[YOUR TASK]: Whenever a line in the entries below contains the string "give", copy that line.

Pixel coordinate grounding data
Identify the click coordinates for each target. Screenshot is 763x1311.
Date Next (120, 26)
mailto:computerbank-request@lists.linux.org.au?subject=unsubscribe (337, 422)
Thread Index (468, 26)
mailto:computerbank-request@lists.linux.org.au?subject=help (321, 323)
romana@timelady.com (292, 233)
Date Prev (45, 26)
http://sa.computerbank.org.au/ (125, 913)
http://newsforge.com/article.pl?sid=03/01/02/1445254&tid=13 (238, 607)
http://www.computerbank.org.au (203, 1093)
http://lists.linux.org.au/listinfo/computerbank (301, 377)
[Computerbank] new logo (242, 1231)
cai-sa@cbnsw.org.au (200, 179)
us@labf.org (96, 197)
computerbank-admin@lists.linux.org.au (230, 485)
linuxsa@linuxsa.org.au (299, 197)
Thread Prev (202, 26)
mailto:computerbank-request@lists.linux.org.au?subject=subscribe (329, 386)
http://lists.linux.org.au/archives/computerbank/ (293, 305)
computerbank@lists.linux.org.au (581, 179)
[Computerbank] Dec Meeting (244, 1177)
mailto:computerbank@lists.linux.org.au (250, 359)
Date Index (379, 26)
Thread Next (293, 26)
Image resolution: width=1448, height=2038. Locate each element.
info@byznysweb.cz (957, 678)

==

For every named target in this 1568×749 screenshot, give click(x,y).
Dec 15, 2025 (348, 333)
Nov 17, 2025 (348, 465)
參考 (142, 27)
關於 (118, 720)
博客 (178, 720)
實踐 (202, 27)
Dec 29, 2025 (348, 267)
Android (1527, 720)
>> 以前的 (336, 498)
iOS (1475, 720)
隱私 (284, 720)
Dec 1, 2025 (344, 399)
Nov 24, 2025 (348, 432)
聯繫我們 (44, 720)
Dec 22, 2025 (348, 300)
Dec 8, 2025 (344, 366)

...

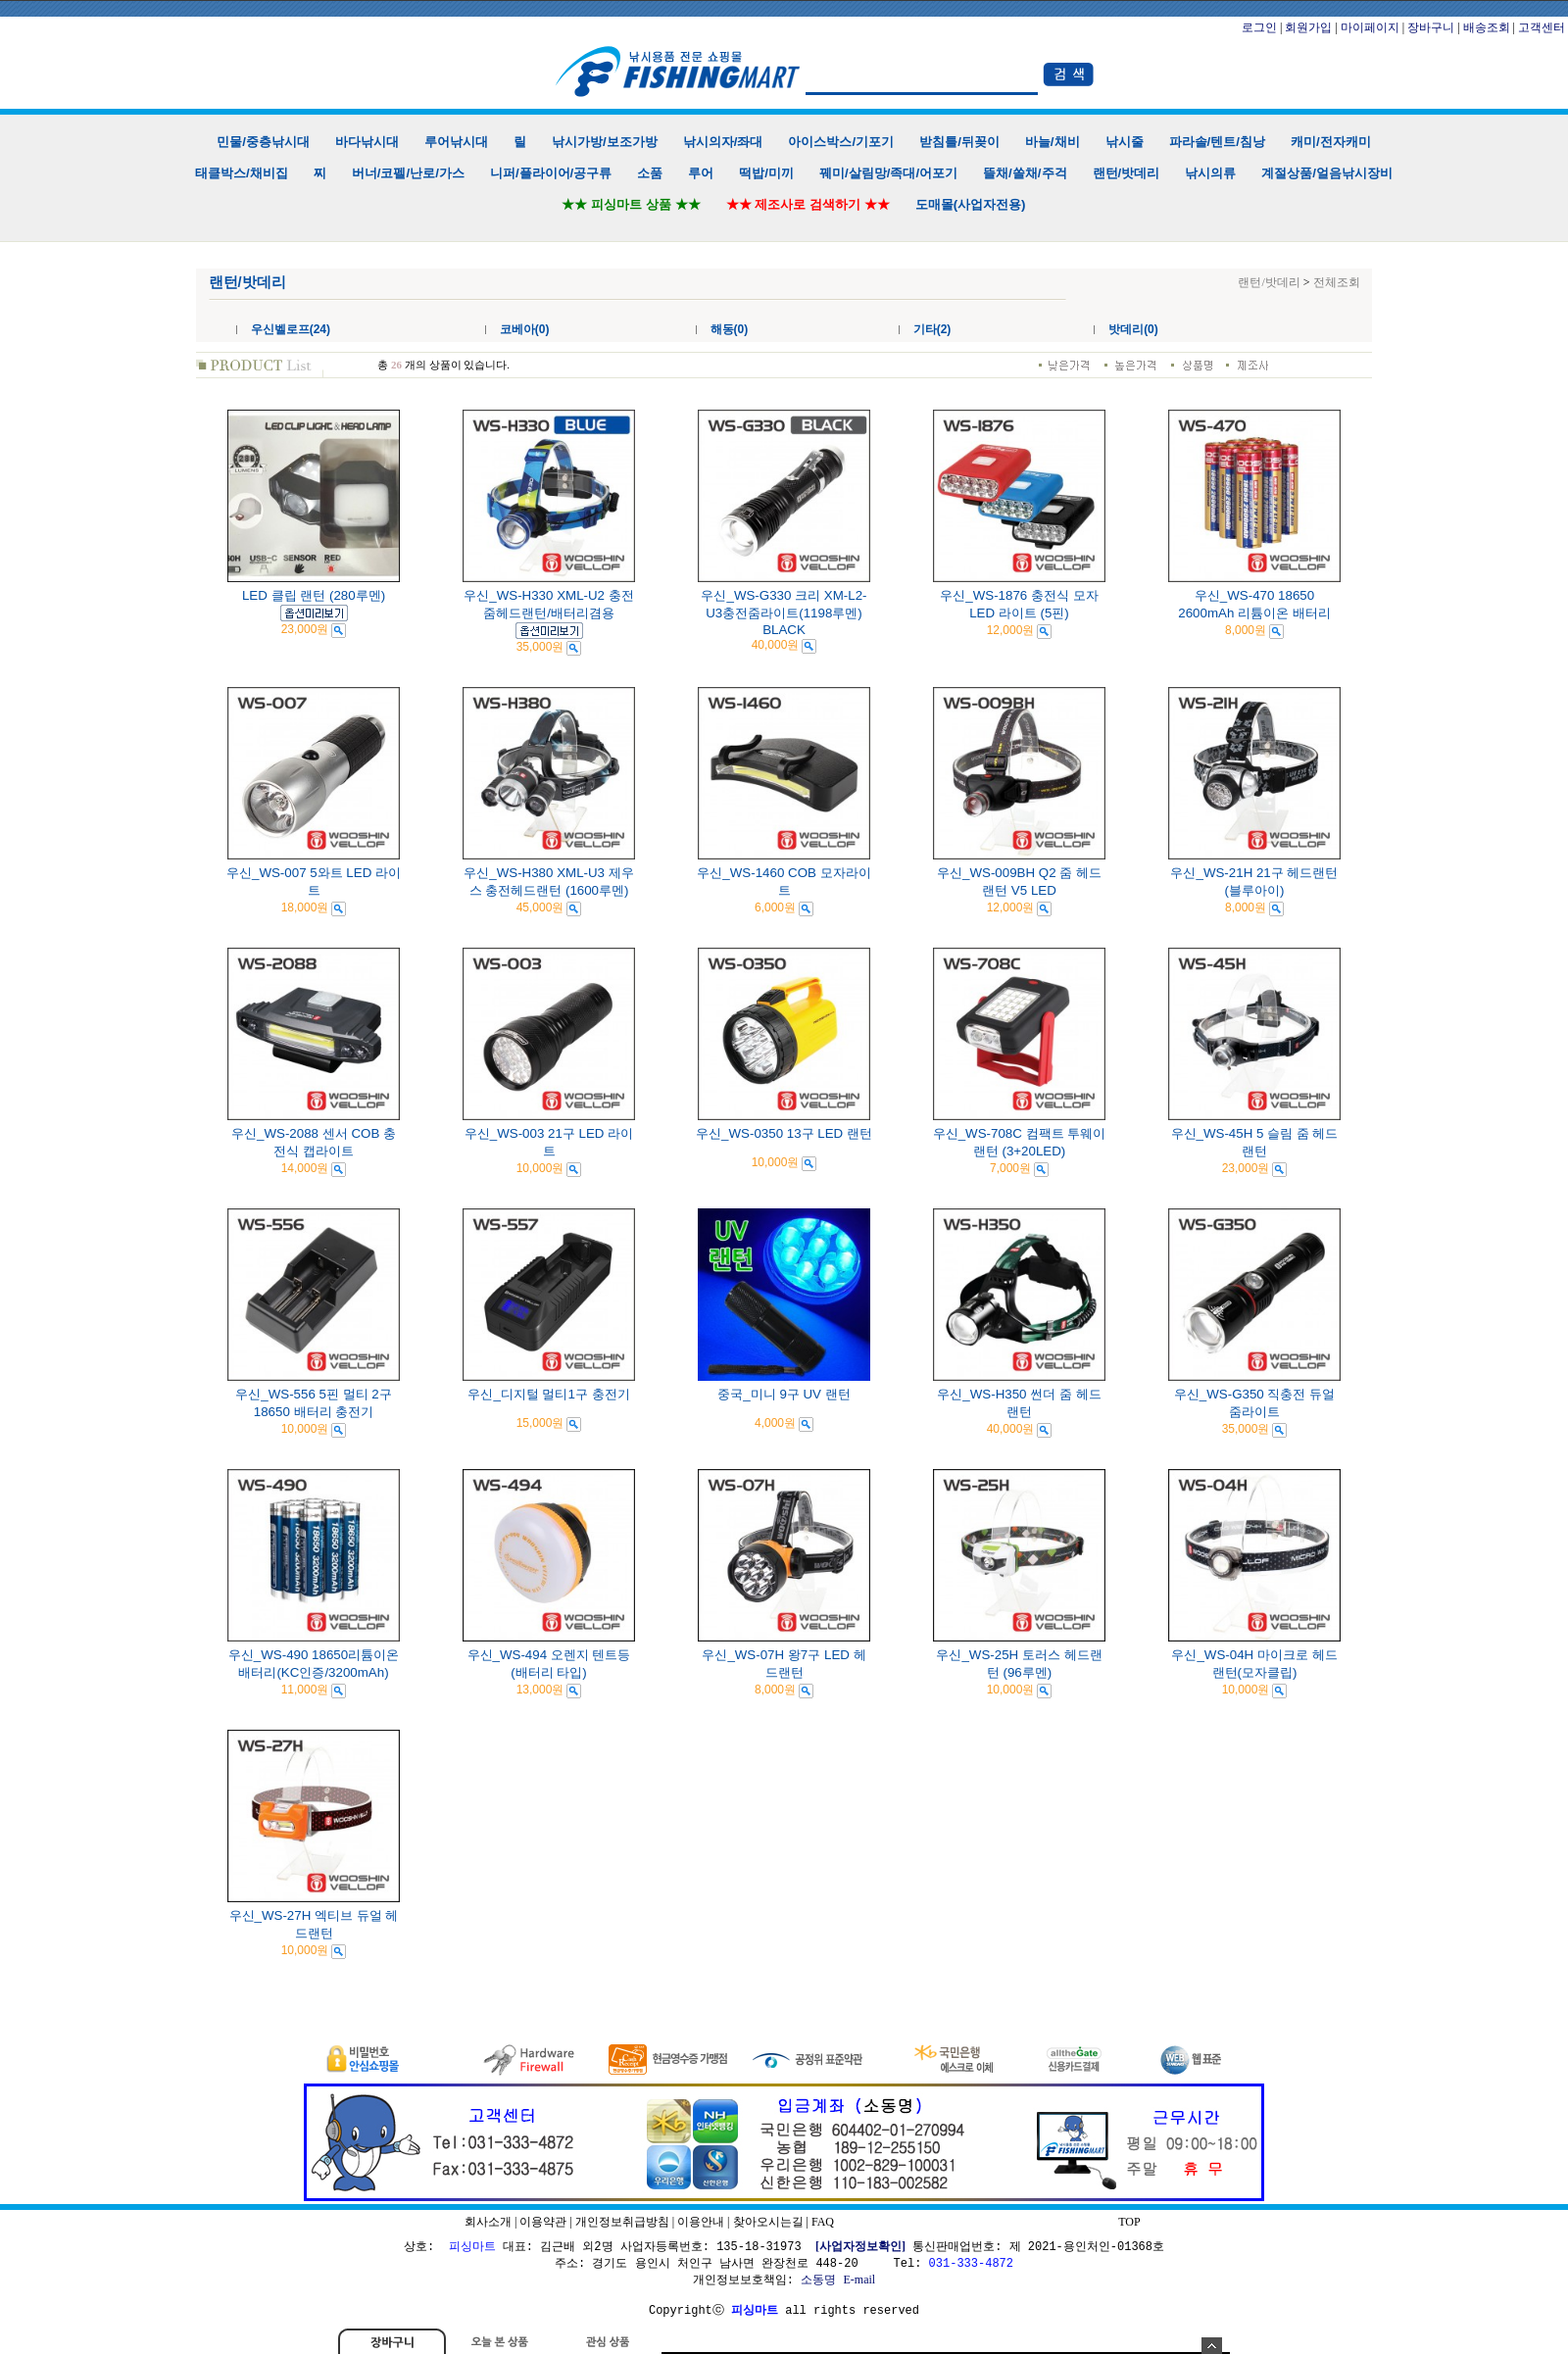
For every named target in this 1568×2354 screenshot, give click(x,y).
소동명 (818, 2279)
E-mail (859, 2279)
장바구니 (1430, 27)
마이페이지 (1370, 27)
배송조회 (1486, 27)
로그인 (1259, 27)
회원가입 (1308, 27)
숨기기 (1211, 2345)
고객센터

[SOLUTION TO THE PROBLEM]:
For every named target in this 1568×749 screenshot, give click(x,y).
For every named target in this 1568×2354 screenshot, give click(x,y).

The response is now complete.